You are given an array nums of size n, consisting of non-negative integers. Your task is to apply some (possibly zero) operations on the array so that all elements become 0.

In one operation, you can select a [i, j] (where 0 <= i <= j < n) and set all occurrences of the minimum non-negative integer in that subarray to 0.

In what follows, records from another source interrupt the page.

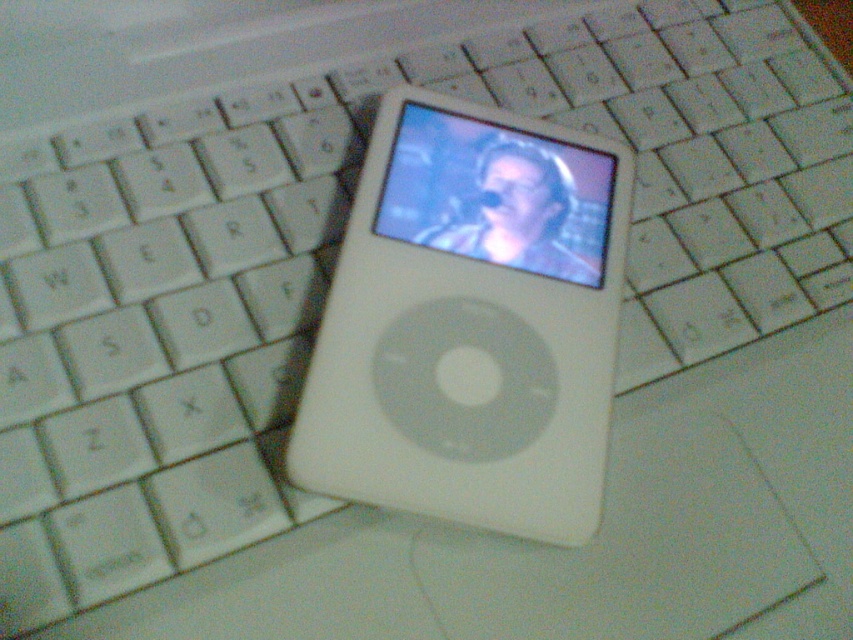 Question: Among these objects, which one is nearest to the camera?

Choices:
 (A) matte plastic screen at center
 (B) white plastic ipod at center

Answer: (B)

Question: Is white plastic ipod at center to the left of matte plastic screen at center from the viewer's perspective?

Choices:
 (A) no
 (B) yes

Answer: (B)

Question: Which point appears closest to the camera in this image?

Choices:
 (A) (498, 200)
 (B) (364, 195)

Answer: (B)

Question: Is white plastic ipod at center closer to camera compared to matte plastic screen at center?

Choices:
 (A) yes
 (B) no

Answer: (A)

Question: Is white plastic ipod at center further to camera compared to matte plastic screen at center?

Choices:
 (A) yes
 (B) no

Answer: (B)

Question: Which of the following is the closest to the observer?

Choices:
 (A) (438, 172)
 (B) (393, 460)

Answer: (B) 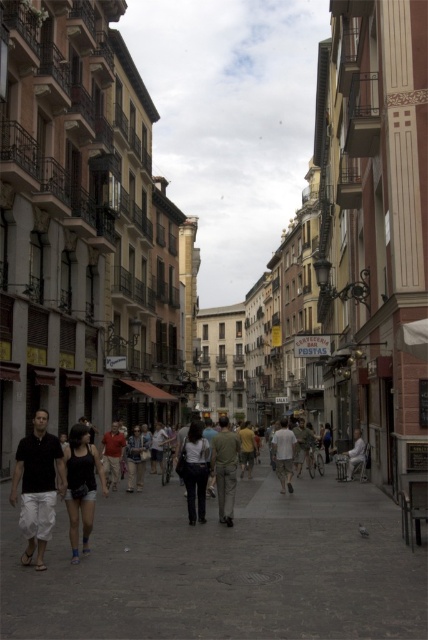 Does matte black shirt at center have a lesser width compared to white cotton pants at center?

Yes.

Does matte black shirt at center appear on the right side of white cotton pants at center?

Incorrect, matte black shirt at center is not on the right side of white cotton pants at center.

Which is in front, point (42, 516) or point (196, 464)?

Point (42, 516) is more forward.

The image size is (428, 640). I want to click on matte black shirt at center, so click(38, 486).

Who is positioned more to the right, dark gray pants at center or light beige pants at center?

From the viewer's perspective, light beige pants at center appears more on the right side.

Can you confirm if dark gray pants at center is thinner than light beige pants at center?

In fact, dark gray pants at center might be wider than light beige pants at center.

Measure the distance between dark gray pants at center and camera.

dark gray pants at center is 43.75 meters from camera.

At what (x,y) coordinates should I click in order to perform the action: click on dark gray pants at center. Please return your answer as a coordinate pair (x, y). Looking at the image, I should click on (15, 481).

Between point (231, 436) and point (287, 445), which one is positioned behind?

The point (287, 445) is behind.

Does point (237, 454) come in front of point (285, 483)?

Yes, point (237, 454) is in front of point (285, 483).

Which is in front, point (217, 488) or point (288, 472)?

Point (217, 488)

Where is `khaki pants at center`? The image size is (428, 640). khaki pants at center is located at coordinates (225, 468).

Return the minimum number of operations required to make all elements in the array 0.

 

Example 1:

Input: nums = [0,2]

Output: 1

Explanation:

• Select the subarray [1,1] (which is [2]), where the minimum non-negative integer is 2. Setting all occurrences of 2 to 0 results in [0,0].
• Thus, the minimum number of operations required is 1.

Example 2:

Input: nums = [3,1,2,1]

Output: 3

Explanation:

• Select subarray [1,3] (which is [1,2,1]), where the minimum non-negative integer is 1. Setting all occurrences of 1 to 0 results in [3,0,2,0].
• Select subarray [2,2] (which is [2]), where the minimum non-negative integer is 2. Setting all occurrences of 2 to 0 results in [3,0,0,0].
• Select subarray [0,0] (which is [3]), where the minimum non-negative integer is 3. Setting all occurrences of 3 to 0 results in [0,0,0,0].
• Thus, the minimum number of operations required is 3.

Example 3:

Input: nums = [1,2,1,2,1,2]

Output: 4

Explanation:

• Select subarray [0,5] (which is [1,2,1,2,1,2]), where the minimum non-negative integer is 1. Setting all occurrences of 1 to 0 results in [0,2,0,2,0,2].
• Select subarray [1,1] (which is [2]), where the minimum non-negative integer is 2. Setting all occurrences of 2 to 0 results in [0,0,0,2,0,2].
• Select subarray [3,3] (which is [2]), where the minimum non-negative integer is 2. Setting all occurrences of 2 to 0 results in [0,0,0,0,0,2].
• Select subarray [5,5] (which is [2]), where the minimum non-negative integer is 2. Setting all occurrences of 2 to 0 results in [0,0,0,0,0,0].
• Thus, the minimum number of operations required is 4.

 

Constraints:

• 1 <= n == nums.length <= 105
• 0 <= nums[i] <= 105

 

Solutions

Solution: Greedy

• Time complexity: O(n)
• Space complexity: O(n)

 

JavaScript

/**
 * @param {number[]} nums
 * @return {number}
 */
const minOperations = function (nums) {
  const stack = [];
  let result = 0;

  for (const num of nums) {
    while (stack.length && stack.at(-1) > num) {
      stack.pop();
      result += 1;
    }

    if (num && stack.at(-1) !== num) {
      stack.push(num);
    }
  }

  return result + stack.length;
};